Stored data entries:
==*==

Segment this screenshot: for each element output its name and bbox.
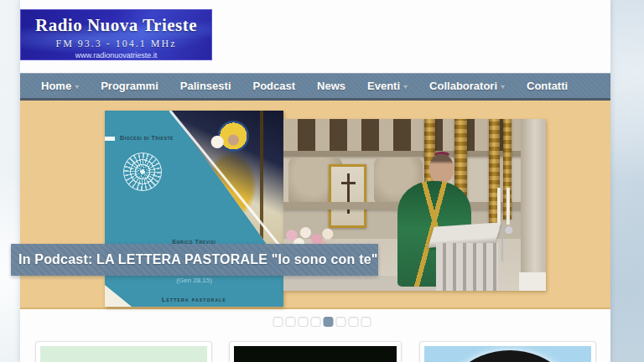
slider-pagination: [273, 317, 371, 327]
slider-dot[interactable]: [361, 317, 371, 327]
slider-dot[interactable]: [273, 317, 283, 327]
bishop-figure: [429, 154, 454, 184]
nav-item-eventi[interactable]: Eventi▾: [356, 80, 418, 92]
altar-cloth: [519, 272, 546, 291]
page-fold: [105, 285, 132, 307]
content-card-3[interactable]: [419, 341, 596, 362]
nav-item-collaboratori[interactable]: Collaboratori▾: [418, 80, 516, 92]
frequency-label: FM 93.3 - 104.1 MHz: [21, 38, 211, 50]
content-card-2[interactable]: [229, 341, 402, 362]
cover-dash: [105, 137, 115, 141]
content-card-1[interactable]: [35, 341, 212, 362]
main-navigation: Home▾ Programmi Palinsesti Podcast News …: [20, 73, 610, 101]
slide-caption-ribbon[interactable]: In Podcast: LA LETTERA PASTORALE "Io son…: [11, 244, 368, 276]
slider-dot[interactable]: [336, 317, 346, 327]
cover-publisher: Diocesi di Trieste: [120, 135, 174, 141]
hero-slider: Diocesi di Trieste Enrico Trevisi (Gen 2…: [20, 101, 610, 309]
site-logo[interactable]: Radio Nuova Trieste FM 93.3 - 104.1 MHz …: [20, 9, 212, 60]
crucifix-panel: [329, 164, 366, 228]
candle: [506, 188, 510, 225]
marble-column: [521, 119, 546, 291]
card-thumbnail: [40, 346, 207, 362]
nav-item-palinsesti[interactable]: Palinsesti: [169, 80, 242, 92]
slider-dot[interactable]: [311, 317, 321, 327]
website-url: www.radionuovatrieste.it: [21, 51, 211, 59]
rose-window-icon: [123, 153, 162, 191]
cover-verse: (Gen 28,15): [105, 277, 283, 284]
site-title: Radio Nuova Trieste: [21, 15, 211, 36]
slide-book-cover[interactable]: Diocesi di Trieste Enrico Trevisi (Gen 2…: [105, 111, 283, 307]
nav-item-home[interactable]: Home▾: [30, 80, 90, 92]
slider-dot[interactable]: [324, 317, 334, 327]
nav-item-news[interactable]: News: [306, 80, 356, 92]
ambo-front: [436, 243, 498, 291]
slider-dot[interactable]: [286, 317, 296, 327]
candle: [497, 188, 501, 225]
slide-caption-text: In Podcast: LA LETTERA PASTORALE "Io son…: [18, 252, 378, 267]
page-container: Radio Nuova Trieste FM 93.3 - 104.1 MHz …: [20, 0, 610, 362]
chevron-down-icon: ▾: [501, 82, 505, 91]
card-thumbnail: [424, 346, 591, 362]
nav-item-podcast[interactable]: Podcast: [242, 80, 307, 92]
record-arc: [434, 350, 585, 362]
card-thumbnail: [234, 346, 397, 362]
slider-dot[interactable]: [299, 317, 309, 327]
nav-item-contatti[interactable]: Contatti: [516, 80, 579, 92]
nav-item-programmi[interactable]: Programmi: [90, 80, 169, 92]
chevron-down-icon: ▾: [403, 82, 408, 91]
slider-dot[interactable]: [349, 317, 359, 327]
chevron-down-icon: ▾: [75, 82, 79, 91]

==*==

Write out the entries word for word. Skip the pictures.

### ANSWER SECTION
Segment this screenshot: for each element output its name and bbox.
slider-pagination: [273, 317, 371, 327]
slider-dot[interactable]: [361, 317, 371, 327]
slider-dot[interactable]: [273, 317, 283, 327]
bishop-figure: [429, 154, 454, 184]
nav-item-eventi[interactable]: Eventi▾: [356, 80, 418, 92]
altar-cloth: [519, 272, 546, 291]
page-fold: [105, 285, 132, 307]
content-card-3[interactable]: [419, 341, 596, 362]
nav-item-collaboratori[interactable]: Collaboratori▾: [418, 80, 516, 92]
frequency-label: FM 93.3 - 104.1 MHz: [21, 38, 211, 50]
content-card-2[interactable]: [229, 341, 402, 362]
cover-dash: [105, 137, 115, 141]
content-card-1[interactable]: [35, 341, 212, 362]
main-navigation: Home▾ Programmi Palinsesti Podcast News …: [20, 73, 610, 101]
slide-caption-ribbon[interactable]: In Podcast: LA LETTERA PASTORALE "Io son…: [11, 244, 368, 276]
slider-dot[interactable]: [336, 317, 346, 327]
cover-publisher: Diocesi di Trieste: [120, 135, 174, 141]
hero-slider: Diocesi di Trieste Enrico Trevisi (Gen 2…: [20, 101, 610, 309]
site-logo[interactable]: Radio Nuova Trieste FM 93.3 - 104.1 MHz …: [20, 9, 212, 60]
crucifix-panel: [329, 164, 366, 228]
candle: [506, 188, 510, 225]
marble-column: [521, 119, 546, 291]
card-thumbnail: [40, 346, 207, 362]
nav-item-palinsesti[interactable]: Palinsesti: [169, 80, 242, 92]
slider-dot[interactable]: [311, 317, 321, 327]
website-url: www.radionuovatrieste.it: [21, 51, 211, 59]
rose-window-icon: [123, 153, 162, 191]
cover-verse: (Gen 28,15): [105, 277, 283, 284]
site-title: Radio Nuova Trieste: [21, 15, 211, 36]
slide-book-cover[interactable]: Diocesi di Trieste Enrico Trevisi (Gen 2…: [105, 111, 283, 307]
nav-item-home[interactable]: Home▾: [30, 80, 90, 92]
slider-dot[interactable]: [324, 317, 334, 327]
nav-item-news[interactable]: News: [306, 80, 356, 92]
ambo-front: [436, 243, 498, 291]
slider-dot[interactable]: [286, 317, 296, 327]
candle: [497, 188, 501, 225]
slide-caption-text: In Podcast: LA LETTERA PASTORALE "Io son…: [18, 252, 378, 267]
page-container: Radio Nuova Trieste FM 93.3 - 104.1 MHz …: [20, 0, 610, 362]
chevron-down-icon: ▾: [501, 82, 505, 91]
card-thumbnail: [424, 346, 591, 362]
nav-item-podcast[interactable]: Podcast: [242, 80, 307, 92]
record-arc: [434, 350, 585, 362]
card-thumbnail: [234, 346, 397, 362]
slider-dot[interactable]: [299, 317, 309, 327]
nav-item-contatti[interactable]: Contatti: [516, 80, 579, 92]
nav-item-programmi[interactable]: Programmi: [90, 80, 169, 92]
chevron-down-icon: ▾: [403, 82, 408, 91]
slider-dot[interactable]: [349, 317, 359, 327]
chevron-down-icon: ▾: [75, 82, 79, 91]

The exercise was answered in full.